Each record is to be transcribed exactly.

[AVAILABLE DATA]:
'''
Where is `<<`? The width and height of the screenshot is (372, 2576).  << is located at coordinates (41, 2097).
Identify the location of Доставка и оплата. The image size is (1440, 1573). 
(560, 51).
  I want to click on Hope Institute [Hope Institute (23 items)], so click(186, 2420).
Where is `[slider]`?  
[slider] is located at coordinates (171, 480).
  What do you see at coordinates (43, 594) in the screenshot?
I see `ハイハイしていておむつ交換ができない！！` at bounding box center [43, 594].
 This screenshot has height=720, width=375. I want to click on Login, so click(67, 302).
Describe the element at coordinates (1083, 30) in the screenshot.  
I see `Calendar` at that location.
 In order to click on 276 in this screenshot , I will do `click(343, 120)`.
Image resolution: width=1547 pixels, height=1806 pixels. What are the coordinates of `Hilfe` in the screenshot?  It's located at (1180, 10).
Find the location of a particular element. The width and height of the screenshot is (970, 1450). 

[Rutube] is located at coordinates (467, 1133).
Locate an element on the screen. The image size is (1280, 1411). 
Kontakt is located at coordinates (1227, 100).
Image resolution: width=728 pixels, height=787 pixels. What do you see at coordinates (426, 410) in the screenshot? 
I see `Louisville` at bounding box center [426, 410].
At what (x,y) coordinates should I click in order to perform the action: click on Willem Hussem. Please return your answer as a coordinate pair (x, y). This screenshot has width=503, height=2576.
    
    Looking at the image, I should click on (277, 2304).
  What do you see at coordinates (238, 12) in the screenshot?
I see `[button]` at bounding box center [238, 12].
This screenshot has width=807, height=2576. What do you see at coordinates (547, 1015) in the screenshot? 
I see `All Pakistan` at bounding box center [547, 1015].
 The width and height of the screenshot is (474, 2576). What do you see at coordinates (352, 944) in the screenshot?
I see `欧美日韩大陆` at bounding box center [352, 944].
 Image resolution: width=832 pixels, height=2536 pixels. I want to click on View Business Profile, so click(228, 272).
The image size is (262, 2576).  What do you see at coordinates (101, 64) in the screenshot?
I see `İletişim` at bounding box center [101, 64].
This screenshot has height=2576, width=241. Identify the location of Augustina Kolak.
'''
[SOLUTION TO THIS PROBLEM]:
Where is `<<`? The width and height of the screenshot is (372, 2576).  << is located at coordinates (41, 2097).
Identify the location of Доставка и оплата. The image size is (1440, 1573). 
(560, 51).
  I want to click on Hope Institute [Hope Institute (23 items)], so click(186, 2420).
Where is `[slider]`?  
[slider] is located at coordinates (171, 480).
  What do you see at coordinates (43, 594) in the screenshot?
I see `ハイハイしていておむつ交換ができない！！` at bounding box center [43, 594].
 This screenshot has height=720, width=375. I want to click on Login, so click(67, 302).
Describe the element at coordinates (1083, 30) in the screenshot.  
I see `Calendar` at that location.
 In order to click on 276 in this screenshot , I will do `click(343, 120)`.
Image resolution: width=1547 pixels, height=1806 pixels. What are the coordinates of `Hilfe` in the screenshot?  It's located at (1180, 10).
Find the location of a particular element. The width and height of the screenshot is (970, 1450). 

[Rutube] is located at coordinates (467, 1133).
Locate an element on the screen. The image size is (1280, 1411). 
Kontakt is located at coordinates (1227, 100).
Image resolution: width=728 pixels, height=787 pixels. What do you see at coordinates (426, 410) in the screenshot? 
I see `Louisville` at bounding box center [426, 410].
At what (x,y) coordinates should I click in order to perform the action: click on Willem Hussem. Please return your answer as a coordinate pair (x, y). This screenshot has width=503, height=2576.
    
    Looking at the image, I should click on (277, 2304).
  What do you see at coordinates (238, 12) in the screenshot?
I see `[button]` at bounding box center [238, 12].
This screenshot has width=807, height=2576. What do you see at coordinates (547, 1015) in the screenshot? 
I see `All Pakistan` at bounding box center [547, 1015].
 The width and height of the screenshot is (474, 2576). What do you see at coordinates (352, 944) in the screenshot?
I see `欧美日韩大陆` at bounding box center [352, 944].
 Image resolution: width=832 pixels, height=2536 pixels. I want to click on View Business Profile, so click(228, 272).
The image size is (262, 2576).  What do you see at coordinates (101, 64) in the screenshot?
I see `İletişim` at bounding box center [101, 64].
This screenshot has height=2576, width=241. Identify the location of Augustina Kolak.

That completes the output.